Mann-Whitney test is the same as Wilcoxon rank-sum test. This function takes as input an AnnData object of shape (n_cells, n_genes) with a group (e.g., perturbation) variable stored in .obs. It performs either one-versus-rest (OVR) or one-versus-one (OVO) Wilcoxon-Mann-Whitney tests for each gene, depending on whether a reference group is provided.
It supports in-RAM dense, sparse CSC and sparse CSR matrices, as well as backed dense and sparse CSC matrices.
- Parameters:
adata (ad.AnnData) – Annotated data matrix of shape (n_cells, n_genes).
is_log1p (bool) – Whether the data is log1p transformed.
group_keys (str) – Key in adata.obs specifying the group variable.
reference (str or None, default=None) – Name of the reference group for OVO tests. If None, OVR tests are performed.
n_threads (int, default=1) – Number of threads to use for parallel computation.
batch_size (int or "auto", default="auto") – Number of genes to process in each batch. If “auto”, automatically determines optimal batch size aiming for approximately 256 genes per chunk.
alternative (str, default="two-sided") – Type of alternative hypothesis. One of ‘two-sided’, ‘less’, or ‘greater’.
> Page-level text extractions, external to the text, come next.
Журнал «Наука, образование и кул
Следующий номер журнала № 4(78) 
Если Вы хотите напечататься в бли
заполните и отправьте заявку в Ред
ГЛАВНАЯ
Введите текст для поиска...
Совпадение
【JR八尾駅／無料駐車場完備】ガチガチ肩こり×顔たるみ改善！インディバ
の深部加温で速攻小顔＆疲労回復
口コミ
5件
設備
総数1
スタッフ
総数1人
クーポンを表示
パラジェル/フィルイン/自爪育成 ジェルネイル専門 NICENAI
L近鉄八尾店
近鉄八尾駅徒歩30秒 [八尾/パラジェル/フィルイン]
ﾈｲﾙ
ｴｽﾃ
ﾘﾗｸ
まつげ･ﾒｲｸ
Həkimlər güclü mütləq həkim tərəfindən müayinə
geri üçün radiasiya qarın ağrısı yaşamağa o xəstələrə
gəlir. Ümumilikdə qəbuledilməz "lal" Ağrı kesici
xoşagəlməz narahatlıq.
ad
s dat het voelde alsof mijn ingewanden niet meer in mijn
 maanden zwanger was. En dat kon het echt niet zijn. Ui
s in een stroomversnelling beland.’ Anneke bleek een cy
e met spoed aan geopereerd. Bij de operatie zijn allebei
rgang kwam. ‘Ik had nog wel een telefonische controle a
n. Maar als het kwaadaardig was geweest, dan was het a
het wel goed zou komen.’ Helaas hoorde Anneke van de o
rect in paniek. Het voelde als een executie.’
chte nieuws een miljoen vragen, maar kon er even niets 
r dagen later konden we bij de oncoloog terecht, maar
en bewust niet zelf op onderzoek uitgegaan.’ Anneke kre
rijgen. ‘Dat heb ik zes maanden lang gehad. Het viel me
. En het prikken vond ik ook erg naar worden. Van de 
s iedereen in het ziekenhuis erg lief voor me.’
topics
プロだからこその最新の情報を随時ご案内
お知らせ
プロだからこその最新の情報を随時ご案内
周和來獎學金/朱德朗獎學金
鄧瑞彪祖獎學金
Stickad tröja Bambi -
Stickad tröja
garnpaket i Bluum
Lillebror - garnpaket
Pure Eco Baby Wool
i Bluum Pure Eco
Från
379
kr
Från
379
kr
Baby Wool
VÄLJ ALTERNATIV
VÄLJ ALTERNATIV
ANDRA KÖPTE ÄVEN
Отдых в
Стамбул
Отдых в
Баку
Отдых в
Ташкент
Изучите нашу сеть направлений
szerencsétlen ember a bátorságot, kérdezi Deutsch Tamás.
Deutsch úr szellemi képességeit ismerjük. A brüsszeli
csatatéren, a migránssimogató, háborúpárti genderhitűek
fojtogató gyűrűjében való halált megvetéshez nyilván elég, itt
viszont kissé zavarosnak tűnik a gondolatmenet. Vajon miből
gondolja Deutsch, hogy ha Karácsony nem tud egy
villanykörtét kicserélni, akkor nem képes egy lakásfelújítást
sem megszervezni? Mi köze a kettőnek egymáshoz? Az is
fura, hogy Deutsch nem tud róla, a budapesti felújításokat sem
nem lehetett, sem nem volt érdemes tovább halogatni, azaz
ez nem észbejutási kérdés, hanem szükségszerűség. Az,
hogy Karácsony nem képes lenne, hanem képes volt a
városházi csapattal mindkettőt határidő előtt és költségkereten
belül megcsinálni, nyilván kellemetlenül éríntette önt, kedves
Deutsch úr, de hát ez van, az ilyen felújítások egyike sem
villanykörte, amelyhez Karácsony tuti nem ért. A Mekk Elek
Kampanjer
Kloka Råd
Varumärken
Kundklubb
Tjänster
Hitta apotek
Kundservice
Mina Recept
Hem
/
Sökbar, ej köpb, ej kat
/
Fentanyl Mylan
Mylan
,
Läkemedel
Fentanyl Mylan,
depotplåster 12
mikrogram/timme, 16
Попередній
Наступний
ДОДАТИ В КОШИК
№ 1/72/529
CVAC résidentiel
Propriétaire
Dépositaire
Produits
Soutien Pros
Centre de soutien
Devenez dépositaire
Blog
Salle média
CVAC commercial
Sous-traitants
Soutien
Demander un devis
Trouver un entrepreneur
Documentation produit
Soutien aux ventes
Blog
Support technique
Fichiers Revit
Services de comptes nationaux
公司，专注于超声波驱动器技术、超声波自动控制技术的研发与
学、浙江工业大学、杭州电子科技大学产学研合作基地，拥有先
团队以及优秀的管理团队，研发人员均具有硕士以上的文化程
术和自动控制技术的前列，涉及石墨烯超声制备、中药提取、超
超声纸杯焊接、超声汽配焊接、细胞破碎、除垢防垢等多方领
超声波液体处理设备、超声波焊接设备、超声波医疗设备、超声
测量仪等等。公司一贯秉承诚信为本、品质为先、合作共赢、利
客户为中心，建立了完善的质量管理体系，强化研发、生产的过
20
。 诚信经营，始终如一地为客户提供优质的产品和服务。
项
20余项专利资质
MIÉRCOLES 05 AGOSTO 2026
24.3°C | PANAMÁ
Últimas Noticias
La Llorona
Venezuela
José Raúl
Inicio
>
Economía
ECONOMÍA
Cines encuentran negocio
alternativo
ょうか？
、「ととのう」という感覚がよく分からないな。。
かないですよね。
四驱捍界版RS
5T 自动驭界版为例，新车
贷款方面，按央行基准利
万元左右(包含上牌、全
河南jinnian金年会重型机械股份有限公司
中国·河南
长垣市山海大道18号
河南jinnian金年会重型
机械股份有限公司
use_continuity (bool, default=True) – Whether to apply continuity correction.
tie_correct (bool, default=True) – Whether to apply tie correction in the test statistic.
layer (str or None, default=None) – Layer in adata.layers to use for the data. If None, uses adata.X.
precompile (bool, default=True) – Whether to precompile necessary functions for performance. It is recommended to set this to True.
- Returns:
A DataFrame with MultiIndex (pert, feature) containing columns: - ‘p_value’: P-value from the Mann-Whitney test - ‘statistic’: Test statistic (U-statistic) - ‘fold_change’: Fold change between groups
- Return type:
pd.DataFrame
- Raises:
ValueError – If input data matrix indices are not sorted (for sparse CSR matrices). If batch_size is not ‘auto’ or an integer.
Examples
>>> import anndata as ad >>> import numpy as np >>> import pandas as pd >>> >>> # Create example AnnData object >>> n_cells, n_genes = 1000, 500 >>> X = np.random.negative_binomial(5, 0.3, size=(n_cells, n_genes)) >>> obs = pd.DataFrame({'cell_type': np.random.choice(['A', 'B', 'C'], n_cells)}) >>> var = pd.DataFrame(index=[f'gene_{i}' for i in range(n_genes)]) >>> adata = ad.AnnData(X=X, obs=obs, var=var) >>> >>> # Perform one-versus-rest tests >>> results = asymptotic_wilcoxon( ... adata, ... is_log1p=False, ... group_keys='cell_type', ... n_threads=4 ... ) >>> print(results.head()) >>> >>> # Perform one-versus-one tests against reference >>> results_ovo = asymptotic_wilcoxon( ... adata, ... is_log1p=False, ... group_keys='cell_type', ... reference='A', ... n_threads=4, ... alternative='greater' ... ) >>> >>> # Filter significant results >>> significant = results[results['p_value'] < 0.05] >>> print(f"Found {len(significant)} significant tests")
Notes
The function automatically handles both dense and sparse matrices. For sparse CSR matrices, indices must be sorted per row to ensure correct results.
Author: Rémy Dubois
ovo subpackage¶
- illico.ovo.dense_ovo.dense_ovo_mwu_kernel(sorted_ref_data, sorted_tgt_data, use_continuity=True, tie_correct=True, alternative='two-sided')¶
Sequentially perform OVO tests on columns between sorted ref and sorted perturbed data.
- Parameters:
sorted_ref_data (np.ndarray) – Vertically sorted reference data.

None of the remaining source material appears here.